EXERCISE DESCRIPTION:
Search the records for "kale" and copy each line that holds it.

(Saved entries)
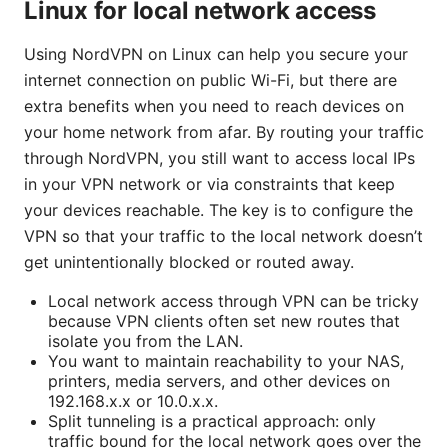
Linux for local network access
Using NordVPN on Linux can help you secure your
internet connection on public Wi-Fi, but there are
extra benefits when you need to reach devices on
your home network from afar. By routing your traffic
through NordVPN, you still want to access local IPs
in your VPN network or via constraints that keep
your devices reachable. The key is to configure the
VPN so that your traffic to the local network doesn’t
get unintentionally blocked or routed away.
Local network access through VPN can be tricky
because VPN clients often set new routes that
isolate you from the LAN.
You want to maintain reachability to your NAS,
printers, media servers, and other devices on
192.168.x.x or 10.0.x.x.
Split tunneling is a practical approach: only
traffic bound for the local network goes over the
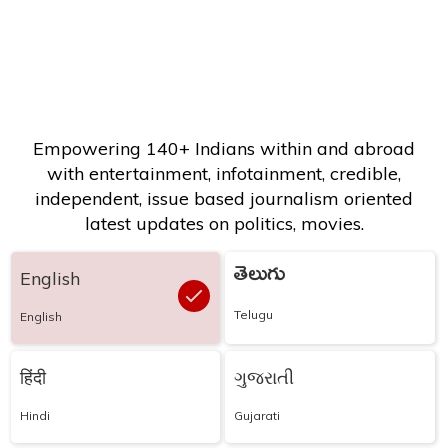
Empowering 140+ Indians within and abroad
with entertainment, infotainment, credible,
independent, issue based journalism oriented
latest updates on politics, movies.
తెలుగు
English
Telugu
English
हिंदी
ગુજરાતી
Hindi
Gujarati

--

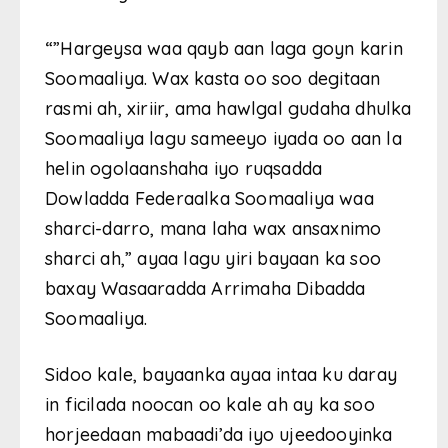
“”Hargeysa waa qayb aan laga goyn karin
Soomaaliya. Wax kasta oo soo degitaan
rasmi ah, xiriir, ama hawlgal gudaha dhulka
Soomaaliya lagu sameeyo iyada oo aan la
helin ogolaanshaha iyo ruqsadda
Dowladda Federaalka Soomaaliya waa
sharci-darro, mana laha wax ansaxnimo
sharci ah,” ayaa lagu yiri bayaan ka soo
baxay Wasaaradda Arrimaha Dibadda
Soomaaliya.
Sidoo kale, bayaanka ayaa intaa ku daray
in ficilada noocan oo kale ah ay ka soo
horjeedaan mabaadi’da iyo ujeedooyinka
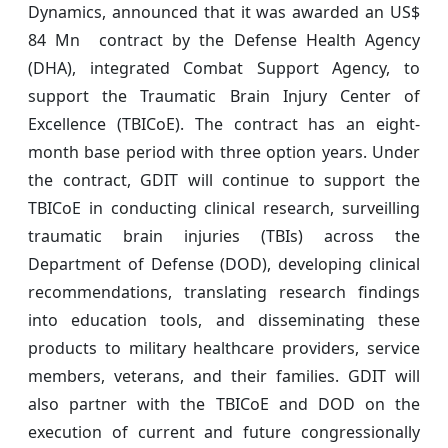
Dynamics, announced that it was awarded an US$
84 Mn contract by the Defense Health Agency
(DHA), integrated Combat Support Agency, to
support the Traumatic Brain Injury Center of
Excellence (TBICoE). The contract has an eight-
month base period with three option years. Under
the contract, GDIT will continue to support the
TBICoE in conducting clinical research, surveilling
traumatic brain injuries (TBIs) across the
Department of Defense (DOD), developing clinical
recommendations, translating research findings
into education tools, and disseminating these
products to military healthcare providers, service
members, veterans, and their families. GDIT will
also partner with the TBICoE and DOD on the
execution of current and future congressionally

TASK ANSWER:
Sidoo kale, bayaanka ayaa intaa ku daray
in ficilada noocan oo kale ah ay ka soo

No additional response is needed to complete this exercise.